Turn over a boulder on the beach and you may encounter a false scorpion while a good-sized population of rove beetle has come to light at Kimmeridge.

And the very rare sea stock is now thriving on dunes at Studland – the nearest known sites are in North Devon and the Channel Islands.

Photographer and conservationist Steve Trewhella nearly walked straight past the succulent plant with its pale lilac flowers.

“I though it was from someone’s garden,” he said. “It didn’t look like anything I have ever seen before.”

But fortunately he did take a photo and it turned out to be Matthiola sinuata, a rare member of the brassica family, threatened by the disappearance of sand dunes and disturbance by visitors.

It is thought seed may have been blown in from the Channel Islands. “Studland is favourable for these and other plants because the seaweed strandline is left in place, this rotting down process gives these pioneering plants the nutrients needed to grow in sand,” he said.

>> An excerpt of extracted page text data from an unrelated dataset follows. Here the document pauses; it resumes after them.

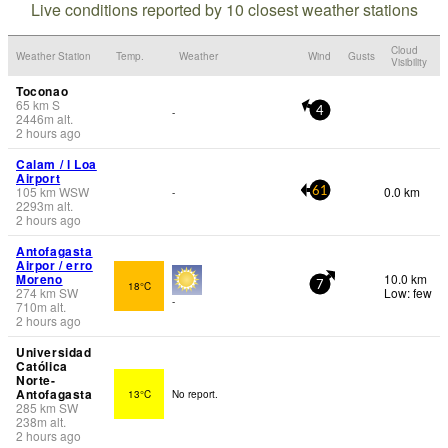
Live conditions reported by 10 closest weather stations
Cloud
Weather Station
Temp.
Weather
Wind
Gusts
Visibility
Toconao
65
km
S
-
4
2446
m
alt.
2 hours ago
Calam / l Loa
Airport
105
km
WSW
0.0 km
-
61
2293
m
alt.
2 hours ago
Antofagasta
Airpor / erro
Moreno
10.0 km
18°C
7
274
km
SW
Low: few
-
710
m
alt.
2 hours ago
Universidad
Católica
Norte-
Antofagasta
13°C
No report.
285
km
SW
238
m
alt.
2 hours ago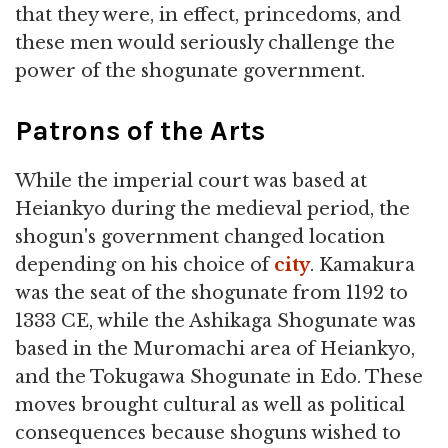
that they were, in effect, princedoms, and
these men would seriously challenge the
power of the shogunate government.
Patrons of the Arts
While the imperial court was based at
Heiankyo during the medieval period, the
shogun's government changed location
depending on his choice of
city
. Kamakura
was the seat of the shogunate from 1192 to
1333 CE, while the Ashikaga Shogunate was
based in the Muromachi area of Heiankyo,
and the Tokugawa Shogunate in Edo. These
moves brought cultural as well as political
consequences because shoguns wished to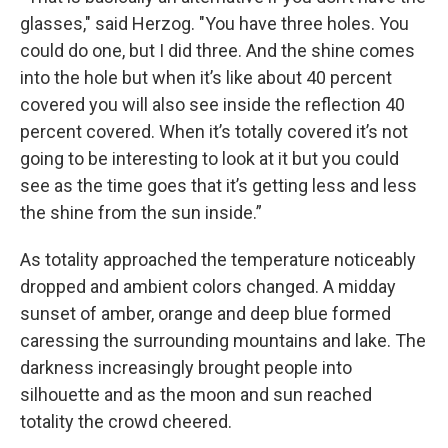
glasses," said Herzog. "You have three holes. You
could do one, but I did three. And the shine comes
into the hole but when it’s like about 40 percent
covered you will also see inside the reflection 40
percent covered. When it’s totally covered it’s not
going to be interesting to look at it but you could
see as the time goes that it’s getting less and less
the shine from the sun inside.”
As totality approached the temperature noticeably
dropped and ambient colors changed. A midday
sunset of amber, orange and deep blue formed
caressing the surrounding mountains and lake. The
darkness increasingly brought people into
silhouette and as the moon and sun reached
totality the crowd cheered.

Steve also discovered the false scorpion, Neobisium maritimum, at Portland and believes he found another one along the shore at Holes Bay, Poole.

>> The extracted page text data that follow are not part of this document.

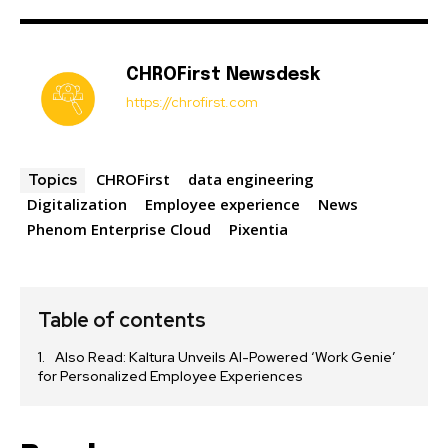
CHROFirst Newsdesk
https://chrofirst.com
CHROFirst
data engineering
Topics
Digitalization
Employee experience
News
Phenom Enterprise Cloud
Pixentia
Table of contents
Also Read: Kaltura Unveils AI-Powered ‘Work Genie’
for Personalized Employee Experiences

This tiny member of the arachnid family lives in rock crevices and under boulders in a silken chamber, which allows it to spend most of its life underwater.

It has a poison tooth on the end of its claws which punctures its prey of tiny springtails and other invertebrates, stunning them.

The rove beetle, Aleochara obscurella, also lives on smaller invertebrates and has been found on beaches within Dorset Wildlife Trust’s Purbeck Marine Reserve including Broad Bench and Chapman’s Pool, especially where there are large piles of kelp seaweed.

“These finds are very exciting and show how important beach strandlines are for wildlife,” said Julie Hatcher, the trust’s marine awareness officer.

“Beaches where the strandline is not removed, such as Studland, Kimmeridge and Ringstead, are the ones with the richest and rarest plants and animals,” she said.

“So while you might screw your nose up at a smelly heap of rotting seaweed in a corner of the beach, rest assured that it is a wildlife haven, home to some of the rarest plants and animals in the county.”

A survey by the trust of eight beaches also found pygmy shrews at Kimmeridge and snow buntings at Studland.